4.3.5  Particulate matter
       Electrostatic precipitation technology has been widely used to control particulate matter
in power plant operations. For a long time, dry electrostatic precipitators (ESPs), used as
particulate control devices for industrial gas streams, offered removal efficiencies exceeding
99%, easy operation and reliability; however, the challenges for controlling air pollution in some
industrial applications have surpassed the capabilities of these devices (Bayless et al. 2004;
Khang et al., 2008). One of the issues associated with dry ESPs is that the charging mechanism
limits the size of particles to  a range of 0.1 to 2.0 |im, reducing the collection efficiency. This is
due to the lower corona power exerted as a consequence of the resistivity of the ash layer
accumulated in the collecting surfaces. Also, re-entrainment losses due to rapping17 result in the
non-desired emission of fine particles. Moreover, because aerosol formation does not occur due
to high operation temperatures, the removal of acid aerosols is not achieved in dry precipitators
(Bayless et al., 2004; Khang  et al., 2008)
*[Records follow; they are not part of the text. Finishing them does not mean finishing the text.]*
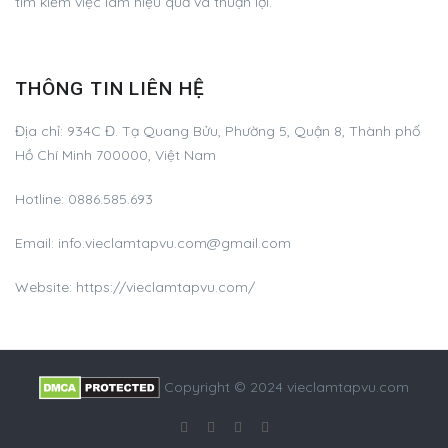
tìm kiếm việc làm hiệu quả và thuận lợi.
THÔNG TIN LIÊN HỆ
Địa chỉ:
934C Đ. Tạ Quang Bửu, Phường 5, Quận 8, Thành phố
Hồ Chí Minh 700000, Việt Nam
Hotline:
0886.585.693
Email:
info.vieclamtapvu.com@gmail.com
Website: https://vieclamtapvu.com/
Copyright © 2024 vieclamtapvu.com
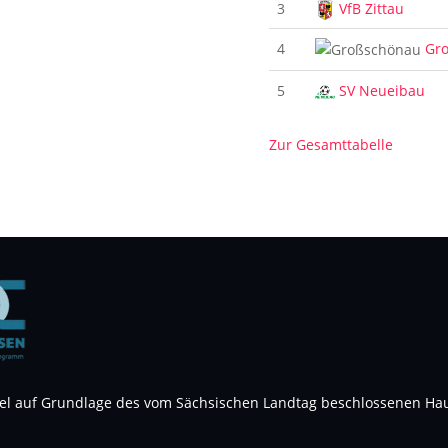
3
VfB Zittau
4
Gr
5
SV Neueibau
Zur Gesamttabelle
el auf Grundlage des vom Sächsischen Landtag beschlossenen Hau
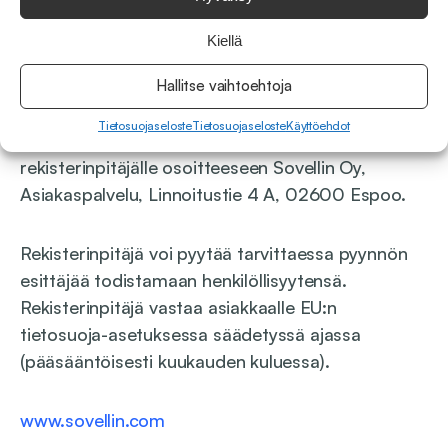
häntä koskevien henkilötietojen poistamiseen
rekisteristä (”oikeus tulla unohdetuksi”). Niin ikään
Kiellä
rekisteröidyillä on muut EU:n yleisen tietosuoja-
asetuksen mukaiset oikeudet kuten
Hallitse vaihtoehtoja
henkilötietojen käsittelyn rajoittaminen tietyissä
Tietosuojaseloste
Tietosuojaseloste
Käyttöehdot
tilanteissa. Pyynnöt tulee lähettää kirjallisesti
rekisterinpitäjälle osoitteeseen Sovellin Oy,
Asiakaspalvelu, Linnoitustie 4 A, 02600 Espoo.
Rekisterinpitäjä voi pyytää tarvittaessa pyynnön
esittäjää todistamaan henkilöllisyytensä.
Rekisterinpitäjä vastaa asiakkaalle EU:n
tietosuoja-asetuksessa säädetyssä ajassa
(pääsääntöisesti kuukauden kuluessa).
www.sovellin.com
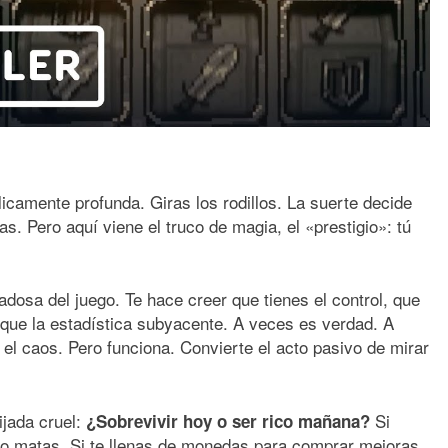
icamente profunda. Giras los rodillos. La suerte decide
. Pero aquí viene el truco de magia, el «prestigio»: tú
dosa del juego. Te hace creer que tienes el control, que
s que la estadística subyacente. A veces es verdad. A
el caos. Pero funciona. Convierte el acto pasivo de mirar
ijada cruel:
Si
¿Sobrevivir hoy o ser rico mañana?
 no matas. Si te llenas de monedas para comprar mejoras,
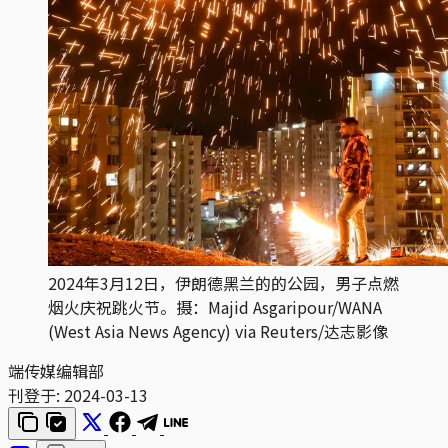
2024年3月12日，伊朗德黑兰的的公园，男子点燃
烟火庆祝跳火节。摄：Majid Asgaripour/WANA
(West Asia News Agency) via Reuters/达志影像
端传媒编辑部
刊登于:
2024-03-13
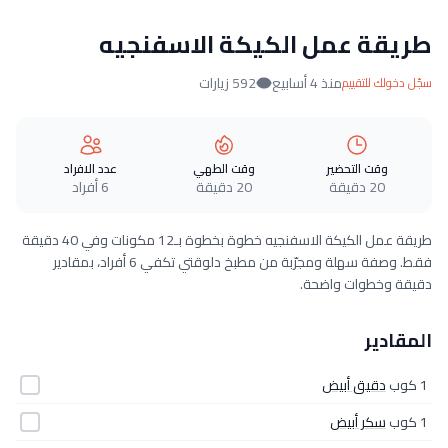
طريقة عمل الكيكة الاسفنجيه
منذ 4 أسابيع
592 زيارات
سجّل دخولك للتقييم
وقت التحضير
وقت الطهي
عدد الافراد
20 دقيقة
20 دقيقة
6 أفراد
طريقة عمل الكيكة الاسفنجيه خطوة بخطوة بـ12 مكونات وفي 40 دقيقة
فقط. وصفة سهلة ومجرّبة من مطبخ دلوقتي تكفي 6 أفراد، بمقادير
دقيقة وخطوات واضحة.
المقادير
1 كوب
دقيق أبيض
1 كوب
سكر أبيض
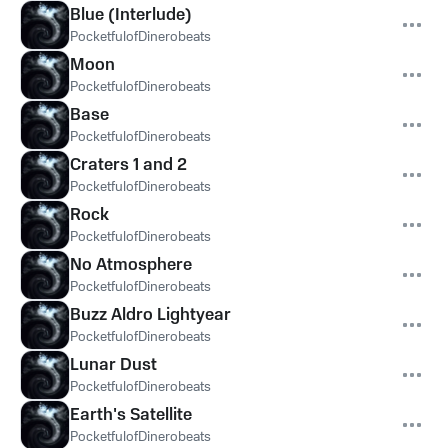
Blue (Interlude)
PocketfulofDinerobeats
Moon
PocketfulofDinerobeats
Base
PocketfulofDinerobeats
Craters 1 and 2
PocketfulofDinerobeats
Rock
PocketfulofDinerobeats
No Atmosphere
PocketfulofDinerobeats
Buzz Aldro Lightyear
PocketfulofDinerobeats
Lunar Dust
PocketfulofDinerobeats
Earth's Satellite
PocketfulofDinerobeats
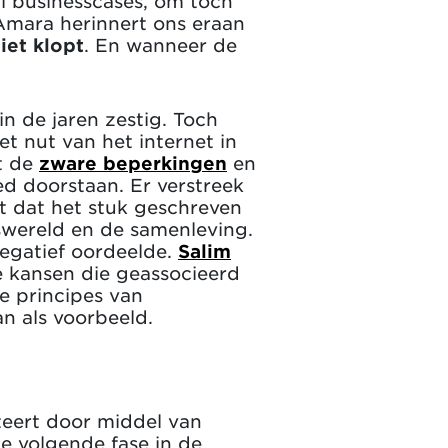
l businesscases, om toch
Amara herinnert ons eraan
iet klopt
. En wanneer de
n de jaren zestig. Toch
t nut van het internet in
at de
zware beperkingen
en
ed doorstaan. Er verstreek
t dat het stuk geschreven
fswereld en de samenleving.
egatief oordeelde.
Salim
e kansen die geassocieerd
e principes van
n als voorbeeld.
teert door middel van
e volgende fase in de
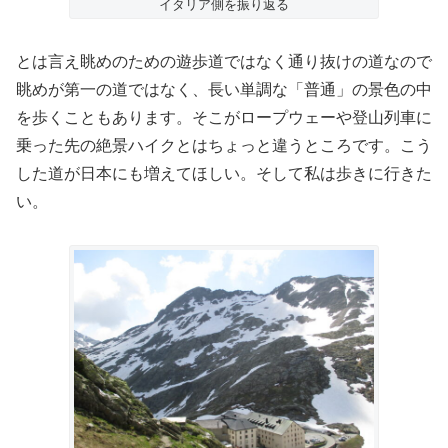
イタリア側を振り返る
とは言え眺めのための遊歩道ではなく通り抜けの道なので
眺めが第一の道ではなく、長い単調な「普通」の景色の中
を歩くこともあります。そこがロープウェーや登山列車に
乗った先の絶景ハイクとはちょっと違うところです。こう
した道が日本にも増えてほしい。そして私は歩きに行きた
い。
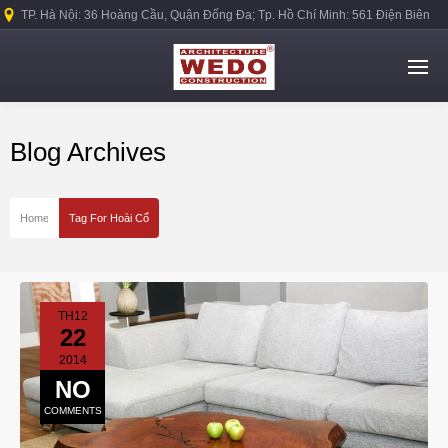
TP. Hà Nội: 36 Hoàng Cầu, Quận Đống Đa; Tp. Hồ Chí Minh: 561 Điện Biên
Phủ, Quận Bình Thạnh.
Blog Archives
Home
Tag For Hoài Cổ
TH12
22
2014
NO
COMMENTS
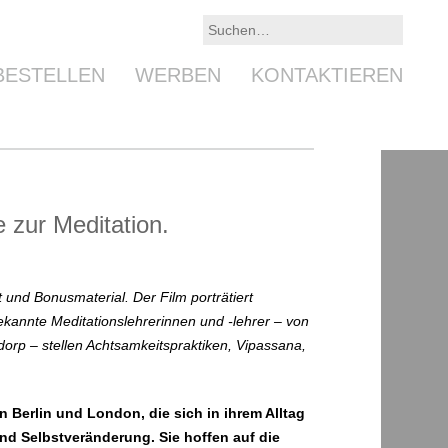
BESTELLEN
WERBEN
KONTAKTIEREN
zur Meditation.
t und Bonusmaterial. Der Film porträtiert
ekannte Meditationslehrerinnen und -lehrer – von
orp – stellen Achtsamkeitspraktiken, Vipassana,
n Berlin und London, die sich in ihrem Alltag
und Selbstveränderung. Sie hoffen auf die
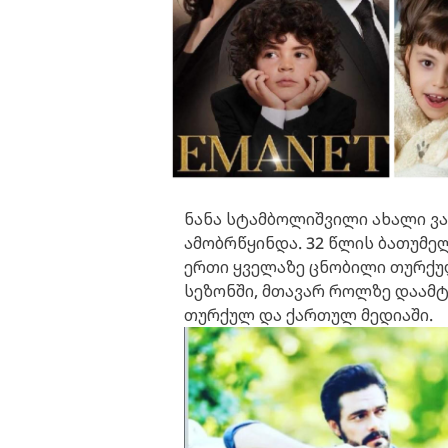
ნანა სტამბოლიშვილი ახალი ვ
ამობრწყინდა. 32 წლის ბათუმელ
ერთი ყველაზე ცნობილი თურქულ
სეზონში, მთავარ როლზე დაამტ
თურქულ და ქართულ მედიაში.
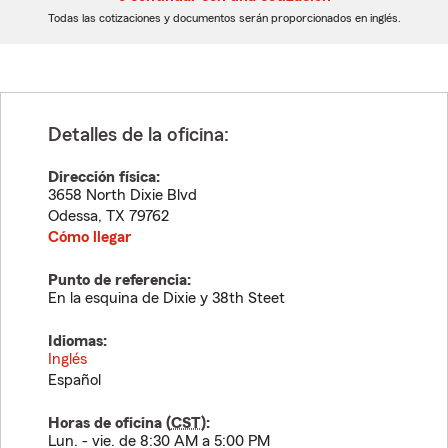
dígitos
dígitos
Todas las cotizaciones y documentos serán proporcionados en inglés.
Detalles de la oficina:
Dirección física:
3658 North Dixie Blvd
Odessa
,
TX
79762
Cómo llegar
Punto de referencia:
En la esquina de Dixie y 38th Steet
Idiomas:
Inglés
Español
Horas de oficina (
CST
):
Lun. - vie. de 8:30 AM a 5:00 PM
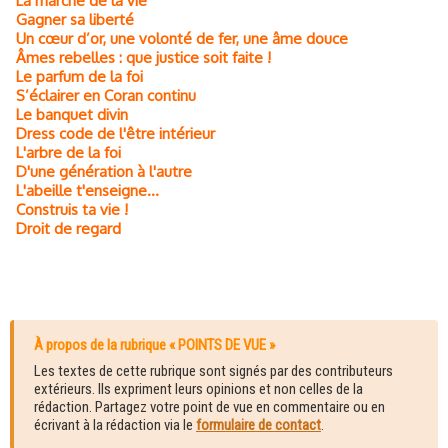
La marche de la vie
Gagner sa liberté
Un cœur d’or, une volonté de fer, une âme douce
Âmes rebelles : que justice soit faite !
Le parfum de la foi
S’éclairer en Coran continu
Le banquet divin
Dress code de l'être intérieur
L'arbre de la foi
D'une génération à l'autre
L'abeille t'enseigne...
Construis ta vie !
Droit de regard
À propos de la rubrique « POINTS DE VUE »
Les textes de cette rubrique sont signés par des contributeurs
extérieurs. Ils expriment leurs opinions et non celles de la
rédaction. Partagez votre point de vue en commentaire ou en
écrivant à la rédaction via le
formulaire de contact
.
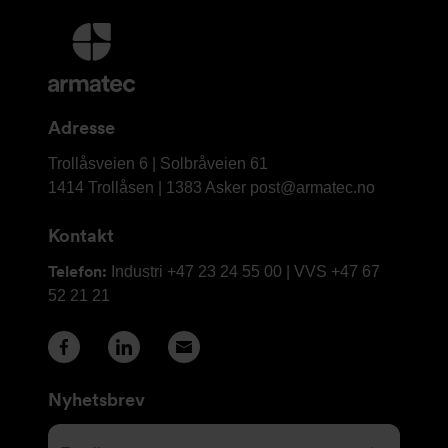
Mer
informasjon
og
kontaktinformasjon
Adresse
Armatec
Trollåsveien 6 | Solbråveien 61
AS
1414 Trollåsen | 1383 Asker
post@armatec.no
Kontakt
Telefon:
Industri +47 23 24 55 00 | VVS +47 67
52 21 21
Nyhetsbrev
Email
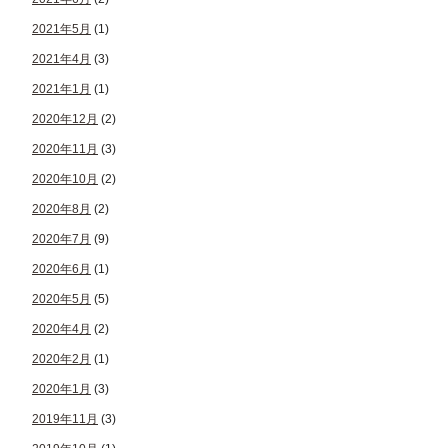
2021年5月
(1)
2021年4月
(3)
2021年1月
(1)
2020年12月
(2)
2020年11月
(3)
2020年10月
(2)
2020年8月
(2)
2020年7月
(9)
2020年6月
(1)
2020年5月
(5)
2020年4月
(2)
2020年2月
(1)
2020年1月
(3)
2019年11月
(3)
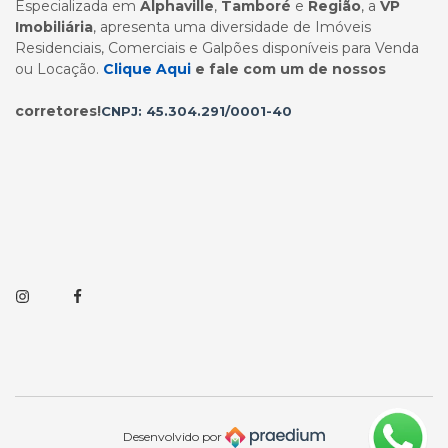
Especializada em
Alphaville
,
Tamboré
e
Região
, a
VP
Imobiliária
, apresenta uma diversidade de Imóveis
Residenciais, Comerciais e Galpões disponíveis para Venda
ou Locação.
Clique Aqui
e fale com um de nossos
corretores!
CNPJ: 45.304.291/0001-40
Instagram
Facebook
Desenvolvido por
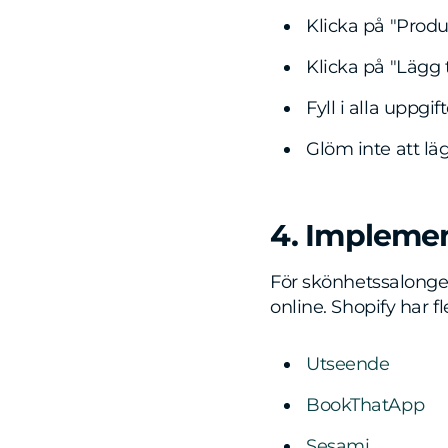
Klicka på "Produ
Klicka på "Lägg t
Fyll i alla uppgi
Glöm inte att lä
4. Impleme
För skönhetssalonger 
online. Shopify har 
Utseende
BookThatApp
Sesami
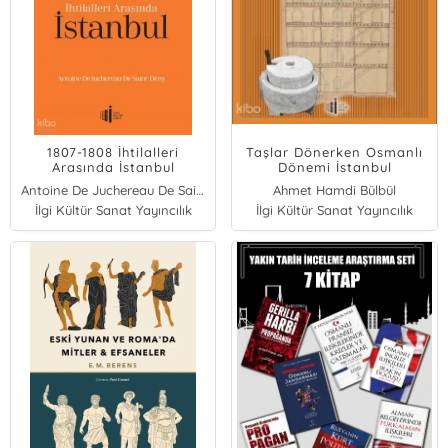
1807-1808 İhtilalleri
Taşlar Dönerken Osmanlı
Arasında İstanbul
Dönemi İstanbul
Değirmenleri
Antoine De Juchereau De Saint-Denys
Ahmet Hamdi Bülbül
İlgi Kültür Sanat Yayıncılık
İlgi Kültür Sanat Yayıncılık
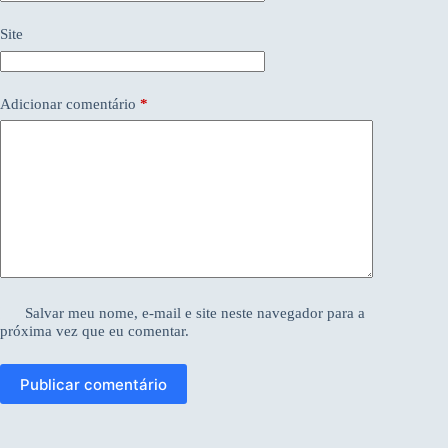
Site
Adicionar comentário
*
Salvar meu nome, e-mail e site neste navegador para a
próxima vez que eu comentar.
Publicar comentário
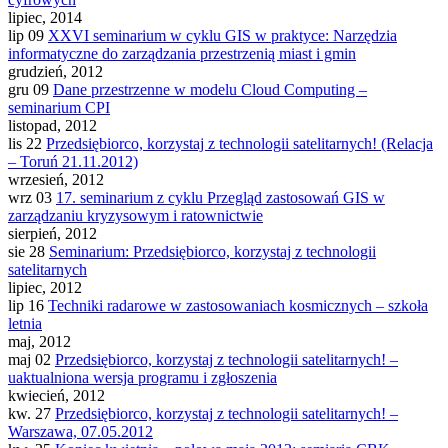
lipiec, 2014
lip 09
XXVI seminarium w cyklu GIS w praktyce: Narzędzia
informatyczne do zarządzania przestrzenią miast i gmin
grudzień, 2012
gru 09
Dane przestrzenne w modelu Cloud Computing –
seminarium CPI
listopad, 2012
lis 22
Przedsiębiorco, korzystaj z technologii satelitarnych! (Relacja
– Toruń 21.11.2012)
wrzesień, 2012
wrz 03
17. seminarium z cyklu Przegląd zastosowań GIS w
zarządzaniu kryzysowym i ratownictwie
sierpień, 2012
sie 28
Seminarium: Przedsiębiorco, korzystaj z technologii
satelitarnych
lipiec, 2012
lip 16
Techniki radarowe w zastosowaniach kosmicznych – szkoła
letnia
maj, 2012
maj 02
Przedsiębiorco, korzystaj z technologii satelitarnych! –
uaktualniona wersja programu i zgłoszenia
kwiecień, 2012
kw. 27
Przedsiębiorco, korzystaj z technologii satelitarnych! –
Warszawa, 07.05.2012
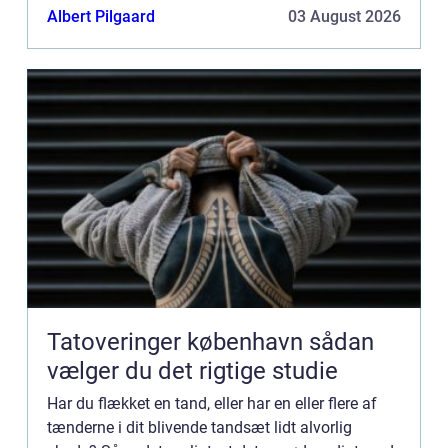
tandimplantat er en erstatning for en hel tand,
Albert Pilgaard
03 August 2026
med rod...
Tatoveringer københavn sådan
vælger du det rigtige studie
Har du flækket en tand, eller har en eller flere af
tænderne i dit blivende tandsæt lidt alvorlig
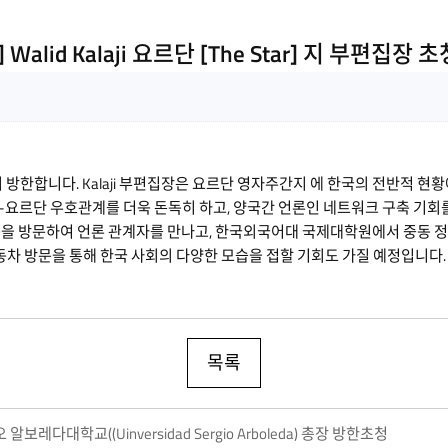
 Walid Kalaji 요르단 [The Star] 지 부편집장
지 방한합니다. Kalaji 부편집장은 요르단 영자주간지
에 한국의 전반적 현황
-요르단 우호관계를 더욱 돈독히 하고, 양국간 언론인 네트워크 구축 기회를
회 등을 방문하여 언론 관계자를 만나고, 한국외국어대 국제대학원에서 중동 
자동차 방문을 통해 한국 사회의 다양한 모습을 접할 기회도 가질 예정입니다.
목록
레다대학교((Uinversidad Sergio Arboleda) 총장 방한초청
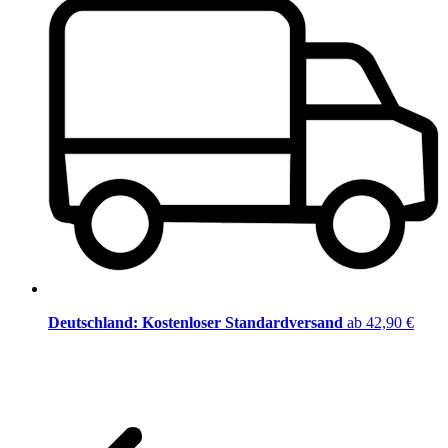
Deutschland: Kostenloser Standardversand
ab 42,90 €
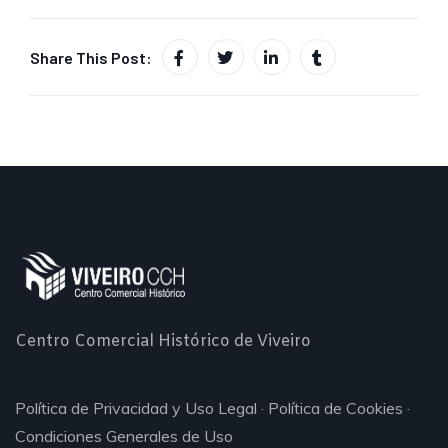
Share This Post:
Centro Comercial Histórico de Viveiro
Política de Privacidad y Uso Legal
·
Política de Cookies
·
Condiciones Generales de Uso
       Wet precipitators (wESPs) have exhibited high collection efficiencies for fine
particulates, due to the avoidance of back corona and re-entrainment losses. In wESPs, a water
film flows down the walls of the collecting electrodes, where the high degree of adhesion
between the water and the collected particles prevent re-entrainment from occurring. Back
corona is prevented because flowing water constantly washes out the resistive ash. The collection
of acid gases is also enhanced due to the  lower operation temperatures that lead to acid
condensation and acid aerosol formation (Bayless et al., 2004; Khang et al., 2008). Even though
there are clear advantages for the use of wet precipitators, their use at large-scale coal-fired
power plants is still under development. The high particulate loads in the flue gas potentially lead
to the formation of dry spots in the collection surfaces, which reduces the  collection efficiency.
       17 Rapping involves imparting a physical force into an ESP collector plate or discharge
electrode in order to discharge deposits.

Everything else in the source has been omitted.